Fluorescein angiography, PCR of vitreous and conjunctival samples, serum B virus serology and wide field retinal photography were performed.
A 41-year-old male presented with decreased vision and pain in his left eye for 3 weeks. His past medical history was remarkable for being 1 of only 23 known survivors of B virus infection which was acquired from a macaque monkey bite in 1981 leading to meningitis and encephalitis. Fundus examination of the left eye revealed peripheral retinal vascular sheathing and sclerotic vessels for nearly 360°. Inferiorly, a white plaque on the retinal surface was seen which appeared to be inflammatory in nature. Two areas of chorioretinal scarring in the superior periphery were also seen. The fundus of the right eye was normal. Fluorescein angiography revealed hyperfluorescence at the optic disk and sausaging of peripheral vessels. The patient was treated with intravitreal and intravenous ganciclovir. PCR of vitreous samples were positive, with viral load decreasing following antiviral therapy. Serum serology was also remarkable for increased B virus high affinity IgG titers. This individual was seropositive for B virus antibody previously and had been monitored for antibody for 13 years prior to the currently described episode. Six months later the patient developed a nearly identical pan-uveitis and retinitis in his fellow right eye.

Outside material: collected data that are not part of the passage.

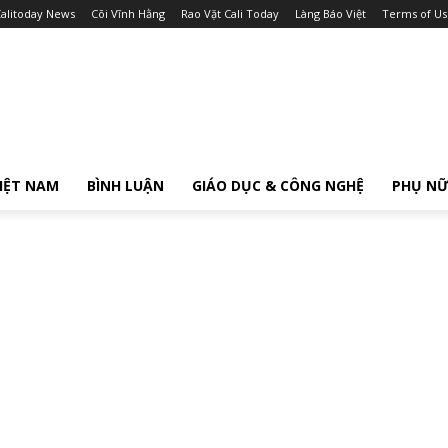
alitoday News
Cõi Vĩnh Hằng
Rao Vặt Cali Today
Làng Báo Việt
Terms of Us
IỆT NAM
BÌNH LUẬN
GIÁO DỤC & CÔNG NGHỆ
PHỤ N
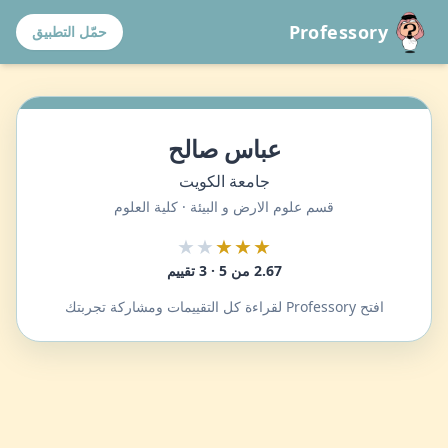
Professory
حمّل التطبيق
عباس صالح
جامعة الكويت
قسم علوم الارض و البيئة · كلية العلوم
★★
★★★
2.67 من 5 · 3 تقييم
افتح Professory لقراءة كل التقييمات ومشاركة تجربتك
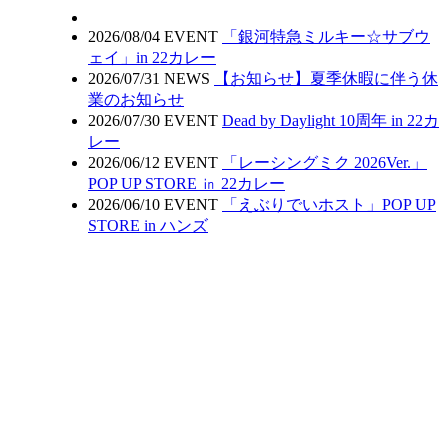
2026/08/04
EVENT
「銀河特急ミルキー☆サブウ
ェイ」in 22カレー
2026/07/31
NEWS
【お知らせ】夏季休暇に伴う休
業のお知らせ
2026/07/30
EVENT
Dead by Daylight 10周年 in 22カ
レー
2026/06/12
EVENT
「レーシングミク 2026Ver.」
POP UP STORE ㏌ 22カレー
2026/06/10
EVENT
「えぶりでいホスト」POP UP
STORE in ハンズ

To our knowledge, this case of sequential, bilateral retinal disease is the first documented case of B virus latency and reactivation in a human. This demonstrates that reactivation may present as necrotizing herpetic retinitis, very similar to common infections with VZV and HSV. Recent use of antiviral therapy has increased the survival of infected patients, therefore this patient may be the first of a growing number of survivors to present with an ocular reactivation. In conclusion, a B virus infection should be considered as a diagnosis in primate or virology workers who present with an ophthalmic complaint.